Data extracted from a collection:
---*---
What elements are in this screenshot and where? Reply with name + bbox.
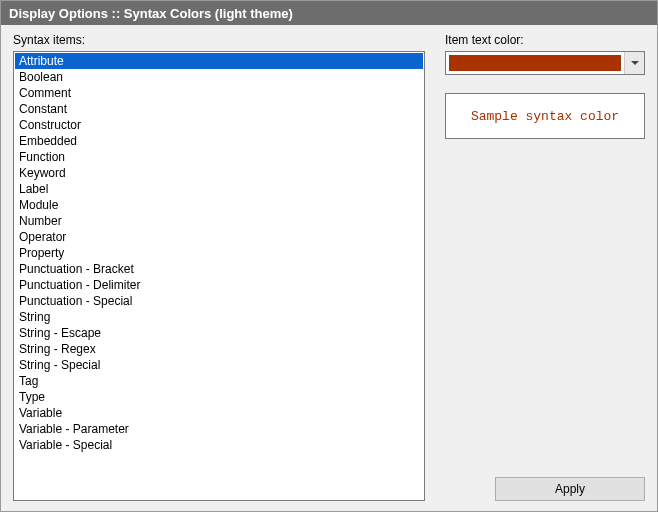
- syntax-item[interactable]: Type: [15, 389, 423, 405]
- syntax-item[interactable]: Tag: [15, 373, 423, 389]
- syntax-item[interactable]: Keyword: [15, 165, 423, 181]
- color-picker[interactable]: [445, 51, 645, 75]
- syntax-items-label: Syntax items:: [13, 33, 425, 47]
- color-dropdown-button[interactable]: [624, 52, 644, 74]
- syntax-item[interactable]: Function: [15, 149, 423, 165]
- window-title: Display Options :: Syntax Colors (light …: [9, 6, 293, 21]
- syntax-item[interactable]: Number: [15, 213, 423, 229]
- syntax-item[interactable]: Boolean: [15, 69, 423, 85]
- syntax-item[interactable]: String - Special: [15, 357, 423, 373]
- dialog-window: Display Options :: Syntax Colors (light …: [0, 0, 658, 512]
- syntax-item[interactable]: Comment: [15, 85, 423, 101]
- syntax-item[interactable]: String - Regex: [15, 341, 423, 357]
- syntax-item[interactable]: Operator: [15, 229, 423, 245]
- sample-text: Sample syntax color: [471, 109, 619, 124]
- dialog-body: Syntax items: AttributeBooleanCommentCon…: [1, 25, 657, 511]
- syntax-item[interactable]: Constructor: [15, 117, 423, 133]
- sample-preview: Sample syntax color: [445, 93, 645, 139]
- syntax-item[interactable]: Attribute: [15, 53, 423, 69]
- chevron-down-icon: [631, 61, 639, 65]
- syntax-item[interactable]: Variable - Special: [15, 437, 423, 453]
- syntax-item[interactable]: Module: [15, 197, 423, 213]
- syntax-item[interactable]: Label: [15, 181, 423, 197]
- syntax-item[interactable]: Embedded: [15, 133, 423, 149]
- syntax-item[interactable]: Property: [15, 245, 423, 261]
- syntax-item[interactable]: String: [15, 309, 423, 325]
- right-panel: Item text color: Sample syntax color App…: [445, 33, 645, 501]
- syntax-item[interactable]: Punctuation - Delimiter: [15, 277, 423, 293]
- spacer: [445, 139, 645, 477]
- syntax-item[interactable]: Constant: [15, 101, 423, 117]
- item-text-color-label: Item text color:: [445, 33, 645, 47]
- syntax-item[interactable]: Variable - Parameter: [15, 421, 423, 437]
- syntax-item[interactable]: Variable: [15, 405, 423, 421]
- syntax-item[interactable]: Punctuation - Special: [15, 293, 423, 309]
- syntax-item[interactable]: String - Escape: [15, 325, 423, 341]
- syntax-items-listbox[interactable]: AttributeBooleanCommentConstantConstruct…: [13, 51, 425, 501]
- color-swatch: [449, 55, 621, 71]
- apply-button-label: Apply: [555, 482, 585, 496]
- syntax-item[interactable]: Punctuation - Bracket: [15, 261, 423, 277]
- left-panel: Syntax items: AttributeBooleanCommentCon…: [13, 33, 425, 501]
- title-bar: Display Options :: Syntax Colors (light …: [1, 1, 657, 25]
- apply-button[interactable]: Apply: [495, 477, 645, 501]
---*---
* Instructions to follow: Give an exact copy of the data, and omit any pictures it holds.

* Output for this exercise:
What elements are in this screenshot and where? Reply with name + bbox.
- syntax-item[interactable]: Type: [15, 389, 423, 405]
- syntax-item[interactable]: Tag: [15, 373, 423, 389]
- syntax-item[interactable]: Keyword: [15, 165, 423, 181]
- color-picker[interactable]: [445, 51, 645, 75]
- syntax-items-label: Syntax items:: [13, 33, 425, 47]
- color-dropdown-button[interactable]: [624, 52, 644, 74]
- syntax-item[interactable]: Function: [15, 149, 423, 165]
- window-title: Display Options :: Syntax Colors (light …: [9, 6, 293, 21]
- syntax-item[interactable]: Number: [15, 213, 423, 229]
- syntax-item[interactable]: Boolean: [15, 69, 423, 85]
- syntax-item[interactable]: String - Special: [15, 357, 423, 373]
- dialog-window: Display Options :: Syntax Colors (light …: [0, 0, 658, 512]
- syntax-item[interactable]: Comment: [15, 85, 423, 101]
- syntax-item[interactable]: String - Regex: [15, 341, 423, 357]
- syntax-item[interactable]: Operator: [15, 229, 423, 245]
- sample-text: Sample syntax color: [471, 109, 619, 124]
- dialog-body: Syntax items: AttributeBooleanCommentCon…: [1, 25, 657, 511]
- syntax-item[interactable]: Constructor: [15, 117, 423, 133]
- sample-preview: Sample syntax color: [445, 93, 645, 139]
- syntax-item[interactable]: Attribute: [15, 53, 423, 69]
- chevron-down-icon: [631, 61, 639, 65]
- syntax-item[interactable]: Variable - Special: [15, 437, 423, 453]
- syntax-item[interactable]: Module: [15, 197, 423, 213]
- syntax-item[interactable]: Label: [15, 181, 423, 197]
- syntax-item[interactable]: Embedded: [15, 133, 423, 149]
- syntax-item[interactable]: Property: [15, 245, 423, 261]
- syntax-item[interactable]: String: [15, 309, 423, 325]
- right-panel: Item text color: Sample syntax color App…: [445, 33, 645, 501]
- syntax-item[interactable]: Punctuation - Delimiter: [15, 277, 423, 293]
- spacer: [445, 139, 645, 477]
- syntax-item[interactable]: Constant: [15, 101, 423, 117]
- item-text-color-label: Item text color:: [445, 33, 645, 47]
- syntax-item[interactable]: Variable - Parameter: [15, 421, 423, 437]
- syntax-item[interactable]: Variable: [15, 405, 423, 421]
- syntax-item[interactable]: Punctuation - Special: [15, 293, 423, 309]
- syntax-item[interactable]: String - Escape: [15, 325, 423, 341]
- syntax-items-listbox[interactable]: AttributeBooleanCommentConstantConstruct…: [13, 51, 425, 501]
- color-swatch: [449, 55, 621, 71]
- apply-button-label: Apply: [555, 482, 585, 496]
- syntax-item[interactable]: Punctuation - Bracket: [15, 261, 423, 277]
- left-panel: Syntax items: AttributeBooleanCommentCon…: [13, 33, 425, 501]
- title-bar: Display Options :: Syntax Colors (light …: [1, 1, 657, 25]
- apply-button[interactable]: Apply: [495, 477, 645, 501]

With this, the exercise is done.